Segmentation separates foreground/background. Thresholding: pixels above threshold are foreground.
Otsu: automatic threshold selection.

In [None]:
from skimage.filters import threshold_otsu

# Global fixed
_, thresh_fixed = cv2.threshold(gray_image, 127, 255, cv2.THRESH_BINARY)

# Otsu
thresh_otsu = threshold_otsu(gray_image)
thresh_otsu_img = gray_image > thresh_otsu

# Foreground ratio
fg_fixed = np.sum(thresh_fixed > 0) / thresh_fixed.size
fg_otsu = np.sum(thresh_otsu_img) / thresh_otsu_img.size

print(f"Fixed Threshold FG Ratio: {fg_fixed:.2f}")
print(f"Otsu FG Ratio: {fg_otsu:.2f}")

fig, axs = plt.subplots(1, 3, figsize=(15, 5))
axs[0].imshow(gray_image, cmap='gray')
axs[0].set_title('Original')
axs[1].imshow(thresh_fixed, cmap='gray')
axs[1].set_title('Fixed Threshold')
axs[2].imshow(thresh_otsu_img, cmap='gray')
axs[2].set_title('Otsu Threshold')
plt.show()

# Compare: Otsu adapts to lighting, better for varying conditions.

## Optional: Deep Learning Intro

Use a pretrained CNN to classify an image. Requires torch and torchvision.

In [None]:
import torch
from torchvision import models, transforms
from torch.nn import functional as F

# Load pretrained ResNet18
model = models.resnet18(pretrained=True)
model.eval()

# Preprocess image
preprocess = transforms.Compose([
    transforms.ToPILImage(),
    transforms.Resize(256),
    transforms.CenterCrop(224),
    transforms.ToTensor(),
    transforms.Normalize(mean=[0.485, 0.456, 0.406], std=[0.229, 0.224, 0.225]),
])

input_tensor = preprocess(color_image)
input_batch = input_tensor.unsqueeze(0)

# Predict
with torch.no_grad():
    output = model(input_batch)

probabilities = F.softmax(output[0], dim=0)

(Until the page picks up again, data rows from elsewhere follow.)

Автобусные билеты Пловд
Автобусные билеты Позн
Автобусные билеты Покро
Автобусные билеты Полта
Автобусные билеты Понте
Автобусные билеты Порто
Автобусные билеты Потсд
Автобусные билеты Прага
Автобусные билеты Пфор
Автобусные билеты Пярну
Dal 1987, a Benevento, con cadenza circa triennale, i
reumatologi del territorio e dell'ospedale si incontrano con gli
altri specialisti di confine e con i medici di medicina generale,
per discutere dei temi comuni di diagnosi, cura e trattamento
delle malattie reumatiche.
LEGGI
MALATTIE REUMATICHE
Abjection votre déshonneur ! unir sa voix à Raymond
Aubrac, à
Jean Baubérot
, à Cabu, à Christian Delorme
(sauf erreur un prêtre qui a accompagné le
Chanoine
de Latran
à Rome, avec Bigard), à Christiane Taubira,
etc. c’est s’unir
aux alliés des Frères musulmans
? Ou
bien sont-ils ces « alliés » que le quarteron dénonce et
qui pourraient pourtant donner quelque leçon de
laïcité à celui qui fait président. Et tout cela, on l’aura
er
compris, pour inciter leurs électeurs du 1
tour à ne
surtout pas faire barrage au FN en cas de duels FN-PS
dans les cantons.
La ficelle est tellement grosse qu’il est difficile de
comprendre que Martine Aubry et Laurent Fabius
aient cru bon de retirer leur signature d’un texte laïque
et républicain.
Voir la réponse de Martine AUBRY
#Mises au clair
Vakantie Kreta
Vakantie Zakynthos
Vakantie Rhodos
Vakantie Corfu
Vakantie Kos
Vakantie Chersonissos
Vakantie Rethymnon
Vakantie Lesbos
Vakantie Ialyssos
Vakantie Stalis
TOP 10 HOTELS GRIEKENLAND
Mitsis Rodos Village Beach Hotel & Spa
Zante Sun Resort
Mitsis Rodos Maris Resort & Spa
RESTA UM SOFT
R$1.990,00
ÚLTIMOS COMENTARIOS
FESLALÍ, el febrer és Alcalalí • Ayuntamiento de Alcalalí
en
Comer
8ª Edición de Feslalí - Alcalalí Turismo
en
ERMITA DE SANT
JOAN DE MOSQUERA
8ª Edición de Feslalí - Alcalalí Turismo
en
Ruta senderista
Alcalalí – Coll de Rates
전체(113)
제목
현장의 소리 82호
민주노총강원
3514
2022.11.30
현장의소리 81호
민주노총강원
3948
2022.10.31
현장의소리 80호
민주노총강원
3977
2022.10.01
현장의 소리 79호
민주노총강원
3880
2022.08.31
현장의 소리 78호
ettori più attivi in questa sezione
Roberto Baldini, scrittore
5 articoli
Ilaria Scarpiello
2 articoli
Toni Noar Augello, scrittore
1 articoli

# Top 5 classes (load labels)
!wget -q https://raw.githubusercontent.com/pytorch/hub/master/imagenet_classes.txt
with open("imagenet_classes.txt", "r") as f:
    categories = [s.strip() for s in f.readlines()]

top5_prob, top5_catid = torch.topk(probabilities, 5)
for i in range(top5_prob.size(0)):
    print(categories[top5_catid[i]], top5_prob[i].item())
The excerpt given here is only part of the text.